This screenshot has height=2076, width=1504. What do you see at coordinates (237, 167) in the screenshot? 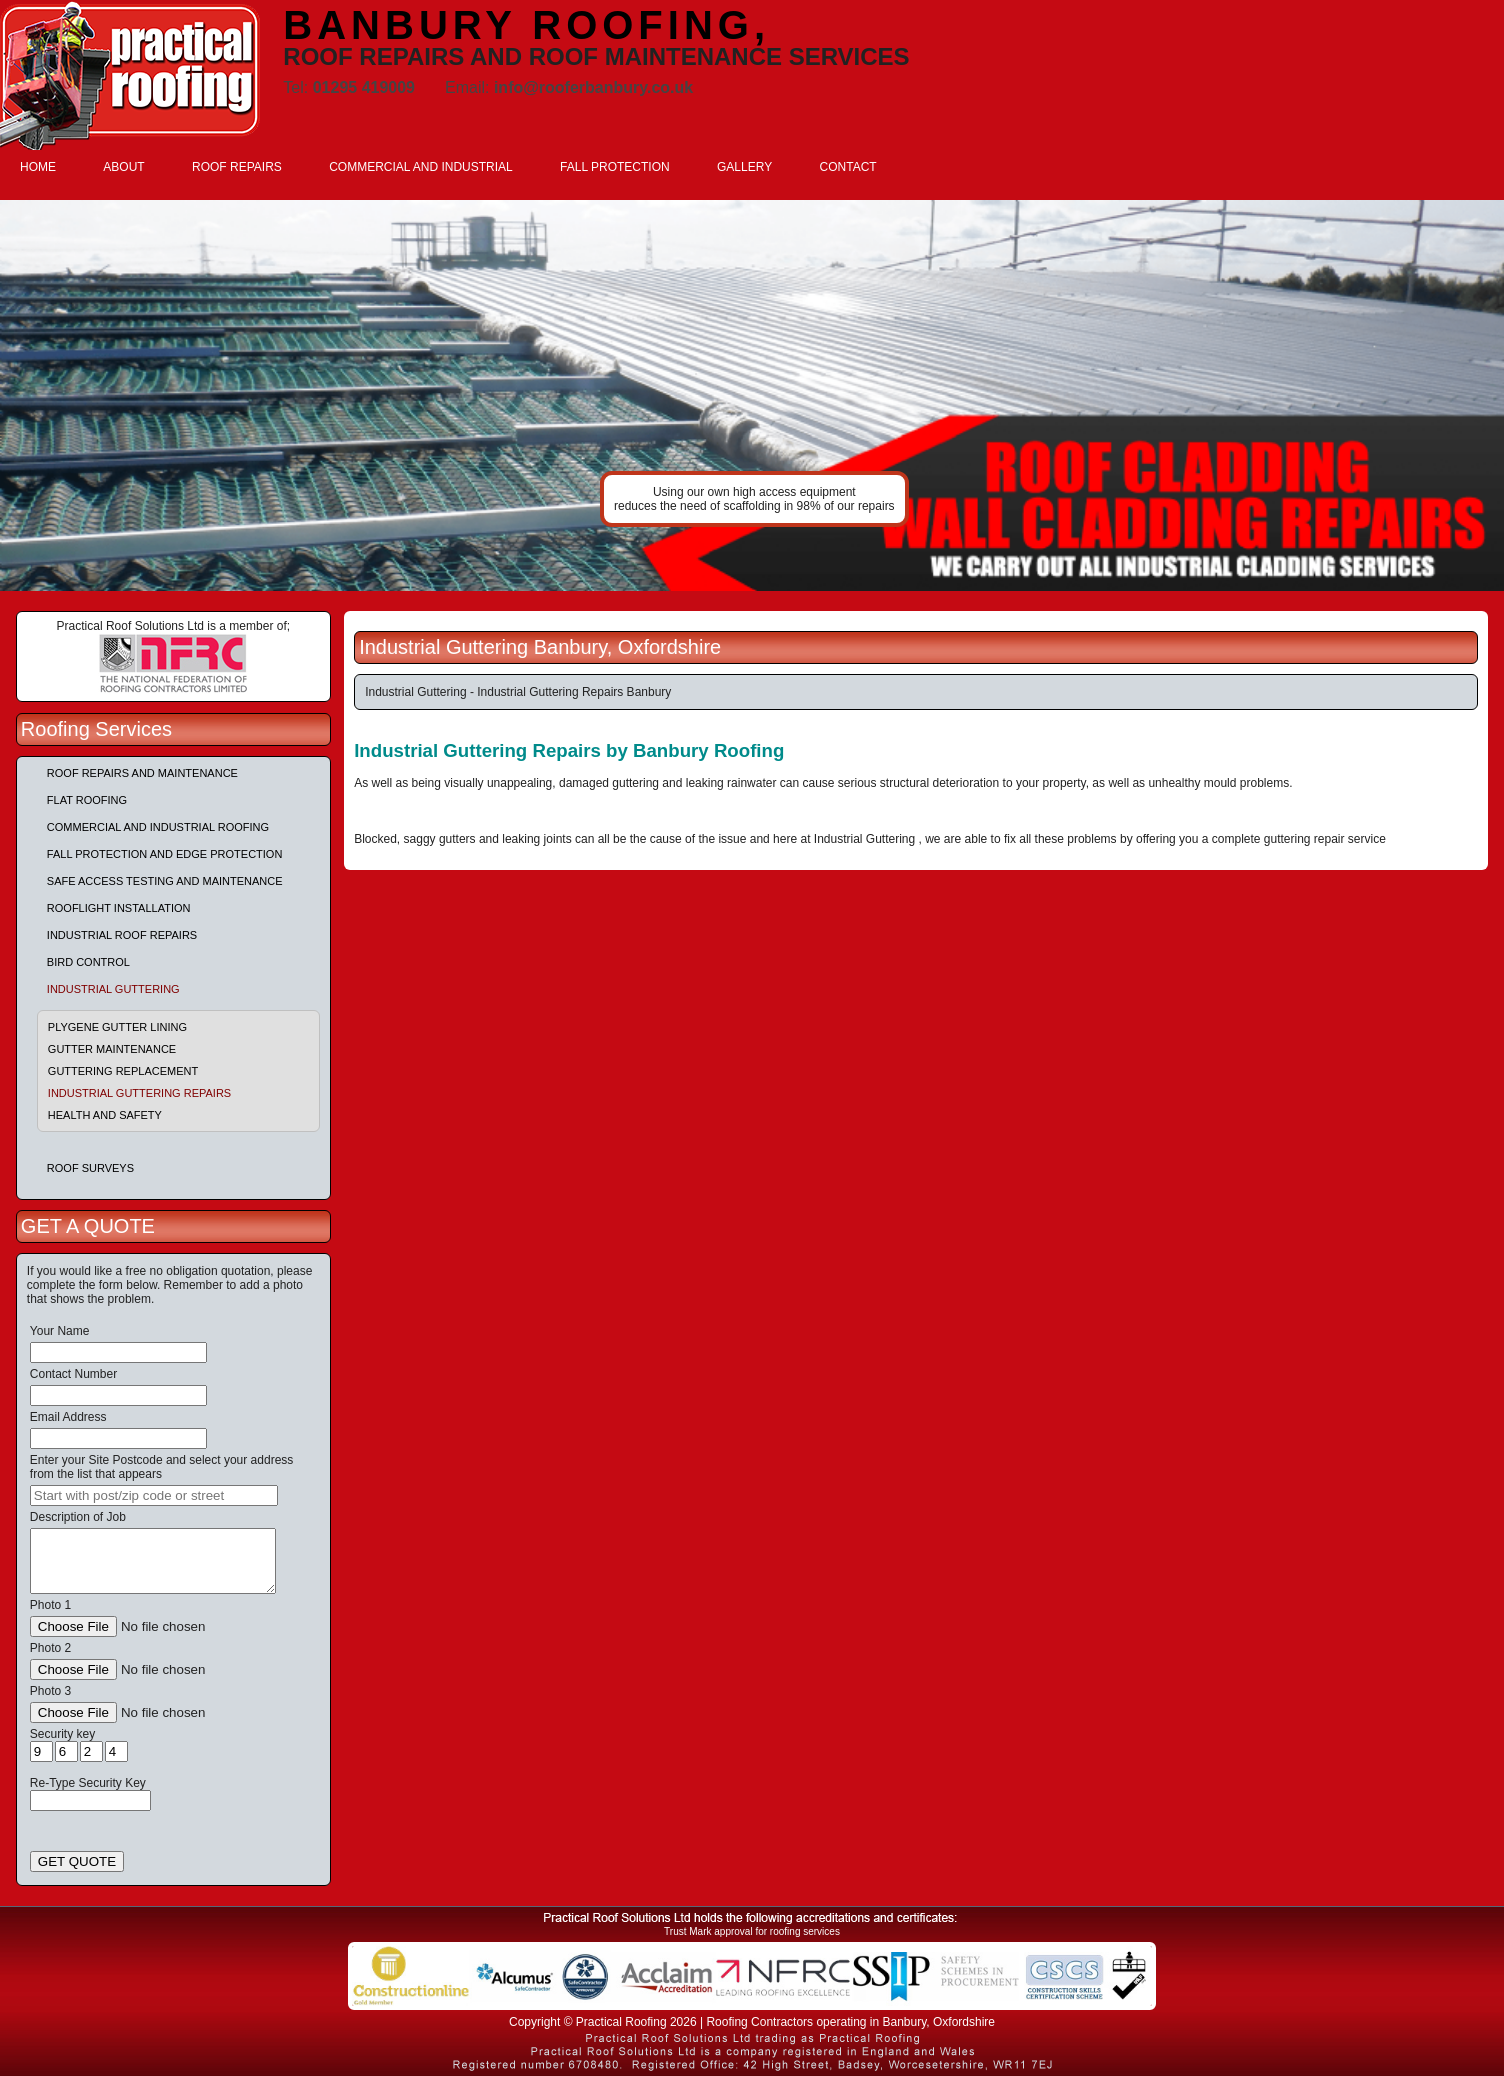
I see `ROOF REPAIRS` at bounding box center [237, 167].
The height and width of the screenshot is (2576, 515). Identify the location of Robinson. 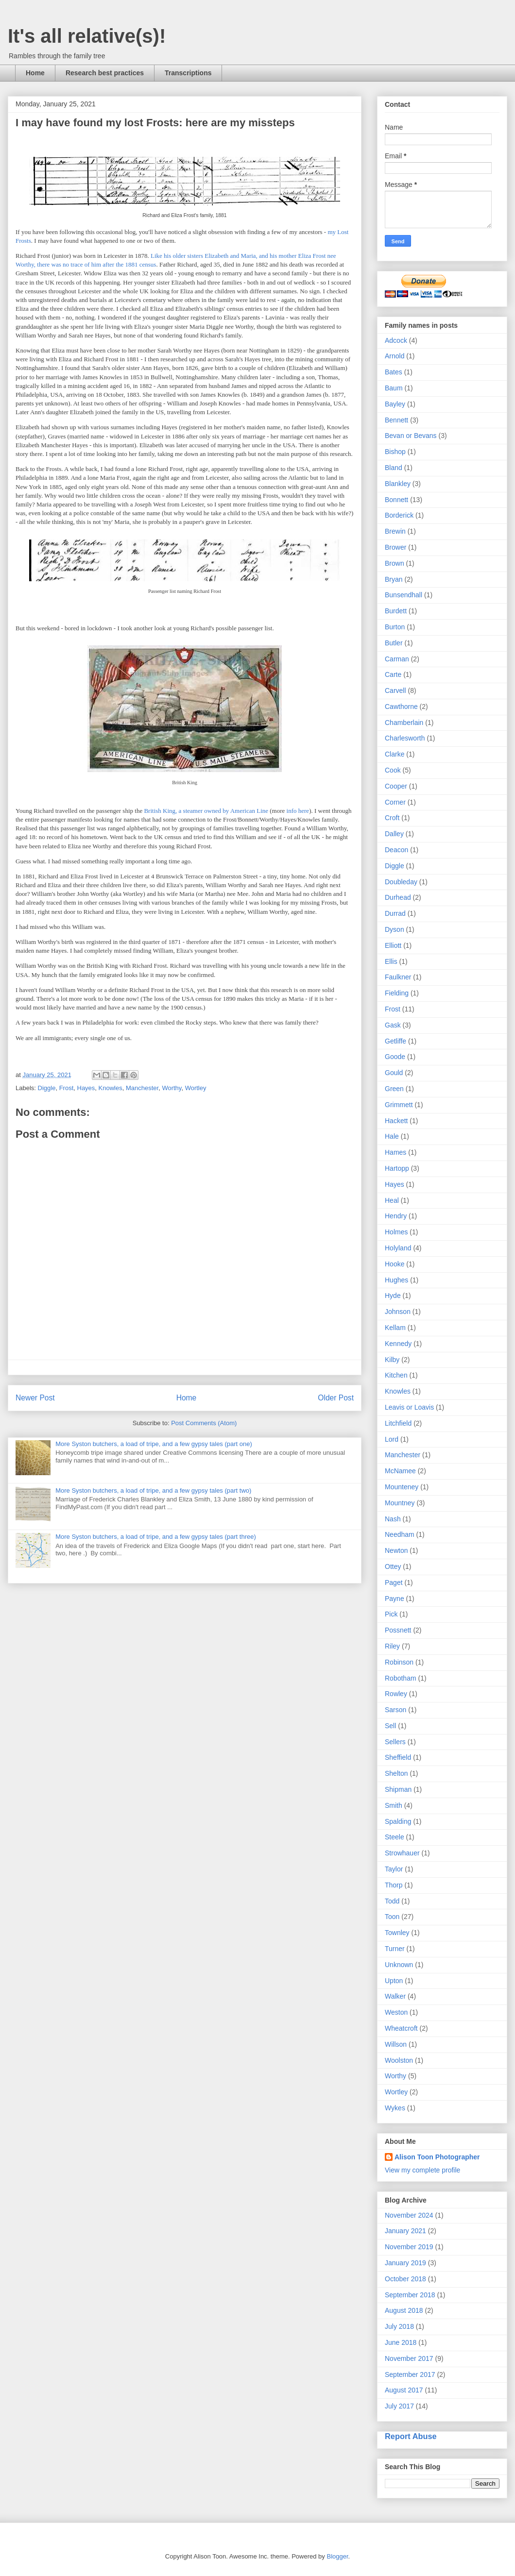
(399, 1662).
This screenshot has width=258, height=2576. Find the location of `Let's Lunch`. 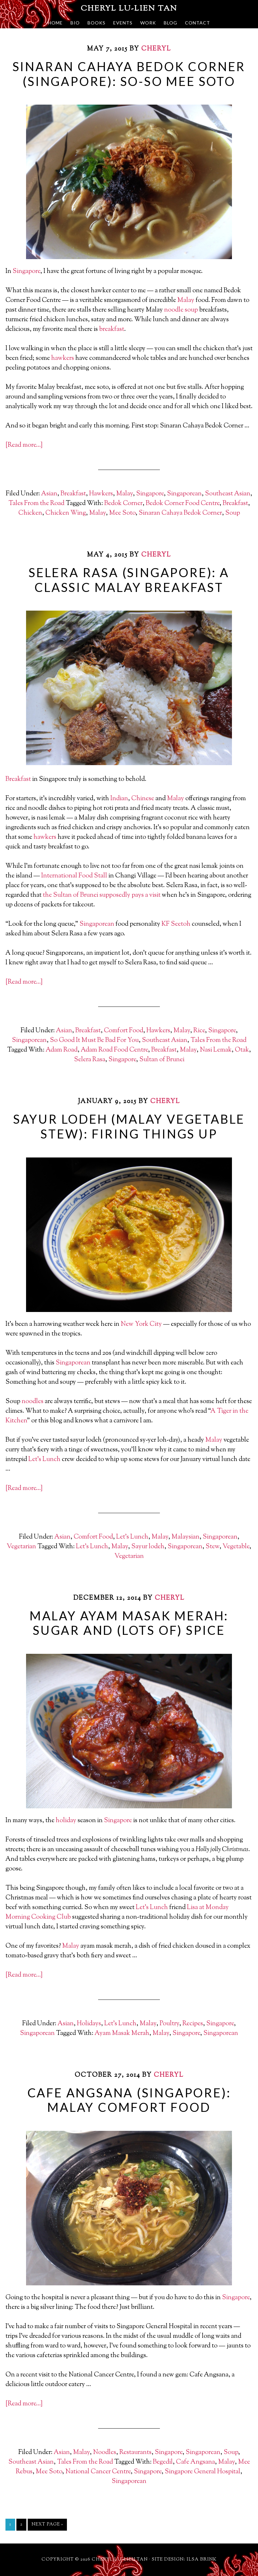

_ASSIGNED TASK_. Return all the material exactly, pictures excluded.

_COMPLETED TASK_.
This screenshot has height=2076, width=1504. What do you see at coordinates (237, 167) in the screenshot? 
I see `ROOF REPAIRS` at bounding box center [237, 167].
The height and width of the screenshot is (2576, 515). Identify the location of Robinson. 
(399, 1662).
This screenshot has width=258, height=2576. Find the location of `Let's Lunch`. 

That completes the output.